A batch process is used to do an automated manipulation of data, often for a bulk transfers of data. They execute transactions automatically without real time user input data.
You would typically implement a batch process if you needed to schedule the update or manipulation of data for a time in which the systems and data involved were less “busy”.
As an example, we might need to update changed product data every day, from one system to another. It may be important to do this update when there are not a lot of users trying to hit an application that uses that product data because it could slow down system response time for the users. In this case we would want to use a batch process. In the implementation, the changed product data would be extracted from the main system and imported into another system nightly. Then there may also be manipulations such as upon importing, such as concatenating the productName and productDescription fields into the productDescription field in the new repository.
There was a post on the messageboard recently about what models to use to capture batch process requirements. Use cases do not work well, and while process flows might sometimes work, the model choice really depends on the complexity of the transactions.
When I think about something like a batch process to load data, I start with a set of questions.
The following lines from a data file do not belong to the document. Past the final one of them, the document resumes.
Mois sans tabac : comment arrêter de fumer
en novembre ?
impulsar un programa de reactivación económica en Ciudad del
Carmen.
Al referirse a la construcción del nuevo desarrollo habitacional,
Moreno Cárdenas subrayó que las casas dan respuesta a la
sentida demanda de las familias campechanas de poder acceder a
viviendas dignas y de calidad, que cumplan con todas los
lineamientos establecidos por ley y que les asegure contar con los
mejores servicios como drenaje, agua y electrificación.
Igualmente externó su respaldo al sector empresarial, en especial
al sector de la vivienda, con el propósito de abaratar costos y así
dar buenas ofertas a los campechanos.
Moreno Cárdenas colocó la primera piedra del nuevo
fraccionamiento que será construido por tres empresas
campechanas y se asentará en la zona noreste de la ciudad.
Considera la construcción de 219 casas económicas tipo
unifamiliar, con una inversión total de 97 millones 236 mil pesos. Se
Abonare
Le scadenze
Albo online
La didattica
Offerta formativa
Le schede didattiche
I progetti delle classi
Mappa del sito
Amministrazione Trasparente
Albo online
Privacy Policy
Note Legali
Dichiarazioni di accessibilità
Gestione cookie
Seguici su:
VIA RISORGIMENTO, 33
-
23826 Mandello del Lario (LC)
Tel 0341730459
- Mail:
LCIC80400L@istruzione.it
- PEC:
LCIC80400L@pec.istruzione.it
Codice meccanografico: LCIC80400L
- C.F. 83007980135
To answer each of those questions, I employ the appropriate model:
Use data models, such as data dictionaries, ERDs, state tables:
- What data needs to be manipulated?
- What data needs to be batched?
- What are the attributes on the data to be batched?
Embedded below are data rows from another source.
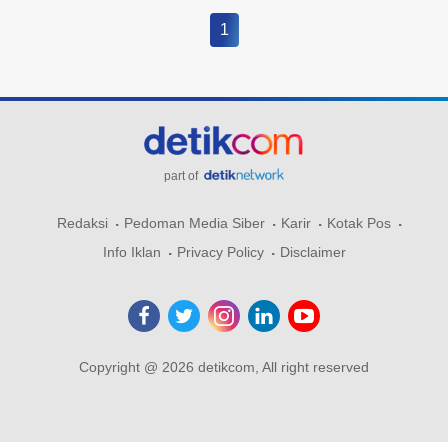
1
part of
Redaksi
Pedoman Media Siber
Karir
Kotak Pos
Info Iklan
Privacy Policy
Disclaimer
Copyright @ 2026 detikcom, All right reserved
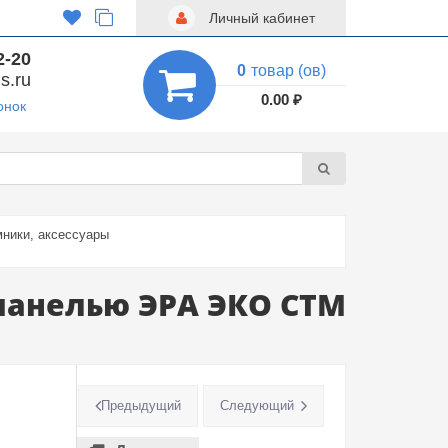
Личный кабинет
2-20
0
товар (ов)
s.ru
0.00 ₽
онок
ники, аксессуары
панелью ЭРА ЭКО СТМ
Предыдущий
Следующий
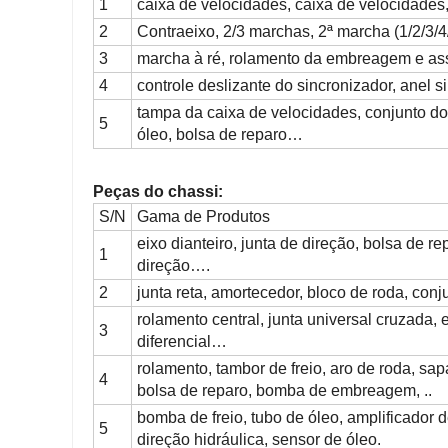
1
caixa de velocidades, caixa de velocidades, 
2
Contraeixo, 2/3 marchas, 2ª marcha (1/2/3/
3
marcha à ré, rolamento da embreagem e as
4
controle deslizante do sincronizador, anel 
tampa da caixa de velocidades, conjunto do
5
óleo, bolsa de reparo…
Peças do chassi:
S/N
Gama de Produtos
eixo dianteiro, junta de direção, bolsa de rep
1
direção….
2
junta reta, amortecedor, bloco de roda, con
rolamento central, junta universal cruzada, 
3
diferencial…
rolamento, tambor de freio, aro de roda, sapa
4
bolsa de reparo, bomba de embreagem, ..
bomba de freio, tubo de óleo, amplificador 
5
direção hidráulica, sensor de óleo.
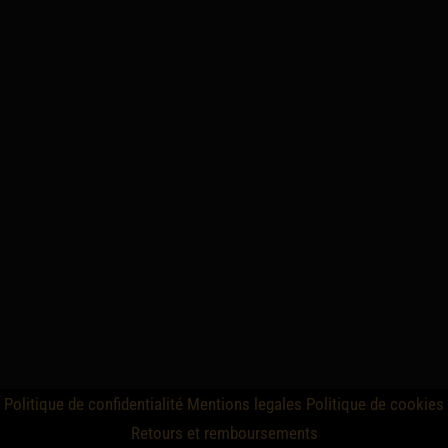
Politique de confidentialité
Mentions legales
Politique de cookies
Retours et remboursements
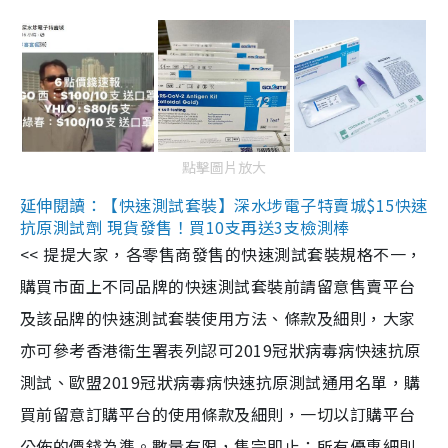
點擊圖片放大
延伸閱讀：【快速測試套裝】深水埗電子特賣城$15快速
抗原測試劑 現貨發售！買10支再送3支檢測棒
<< 提提大家，各零售商發售的快速測試套裝規格不一，
購買市面上不同品牌的快速測試套裝前請留意售賣平台
及該品牌的快速測試套裝使用方法、條款及細則，大家
亦可參考香港衞生署表列認可2019冠狀病毒病快速抗原
測試、歐盟2019冠狀病毒病快速抗原測試通用名單，購
買前留意訂購平台的使用條款及細則，一切以訂購平台
公佈的價錢為準。數量有限，售完即止；所有優惠細則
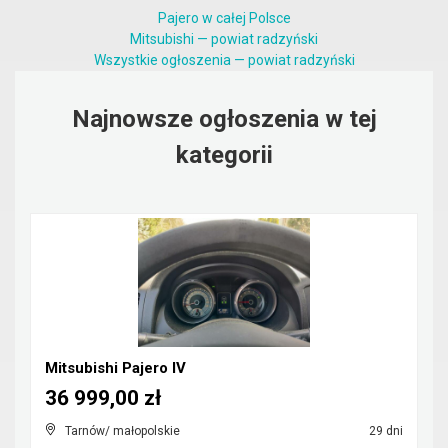
Pajero w całej Polsce
Mitsubishi — powiat radzyński
Wszystkie ogłoszenia — powiat radzyński
Najnowsze ogłoszenia w tej
kategorii
Mitsubishi Pajero IV
36 999,00 zł
Tarnów/ małopolskie
29 dni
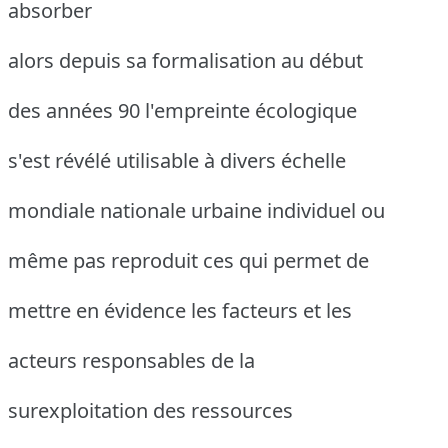
absorber
alors depuis sa formalisation au début
des années 90 l'empreinte écologique
s'est révélé utilisable à divers échelle
mondiale nationale urbaine individuel ou
même pas reproduit ces qui permet de
mettre en évidence les facteurs et les
acteurs responsables de la
surexploitation des ressources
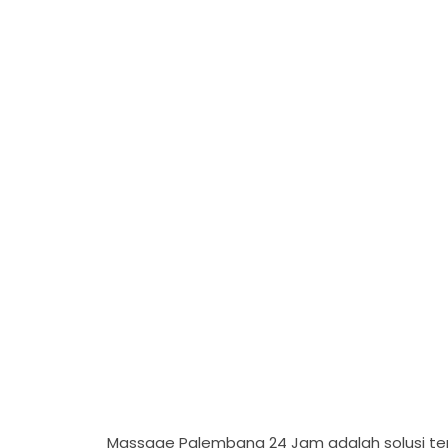
Massage Palembang 24 Jam adalah solusi te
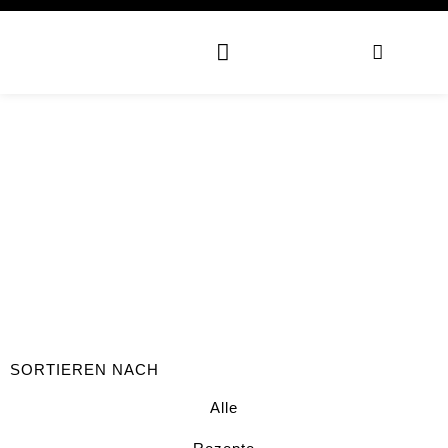
SORTIEREN NACH
Alle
- What is the desired end state of the data after running the process? (This might be a state of the data or it might be an output format.)
- What manipulations are executed on the data as part of processing? (If the manipulations get complicated, then a process flow diagram might help describe those steps.)
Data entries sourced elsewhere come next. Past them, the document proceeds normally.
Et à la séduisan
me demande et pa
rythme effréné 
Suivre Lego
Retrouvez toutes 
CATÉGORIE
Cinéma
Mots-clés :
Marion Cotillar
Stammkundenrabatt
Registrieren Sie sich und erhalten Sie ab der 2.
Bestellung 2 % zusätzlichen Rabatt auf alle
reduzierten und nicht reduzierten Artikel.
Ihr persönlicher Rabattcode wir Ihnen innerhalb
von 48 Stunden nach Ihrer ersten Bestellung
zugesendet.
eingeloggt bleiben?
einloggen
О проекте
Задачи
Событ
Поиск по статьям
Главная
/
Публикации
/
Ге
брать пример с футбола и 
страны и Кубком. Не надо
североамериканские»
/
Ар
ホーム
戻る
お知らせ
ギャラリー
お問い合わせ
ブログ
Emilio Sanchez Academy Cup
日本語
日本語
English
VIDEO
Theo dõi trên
Use system models, such as context diagrams:
- Where does the data come from?
- Where does the data need to go?
- What other systems have data that is used in the manipulation?
Use people or system models, such as actor lists or context diagrams:
- What or who triggers the batch process to run?
Use non-functional models to identify non-functional requirements:
- When does the process execution need to be completed by?
- How frequent does the process need to run?
In capturing the requirements for batch processes, you need to start with a set of questions that have to be answered to gather the basic data, and then apply the known models to answer those questions.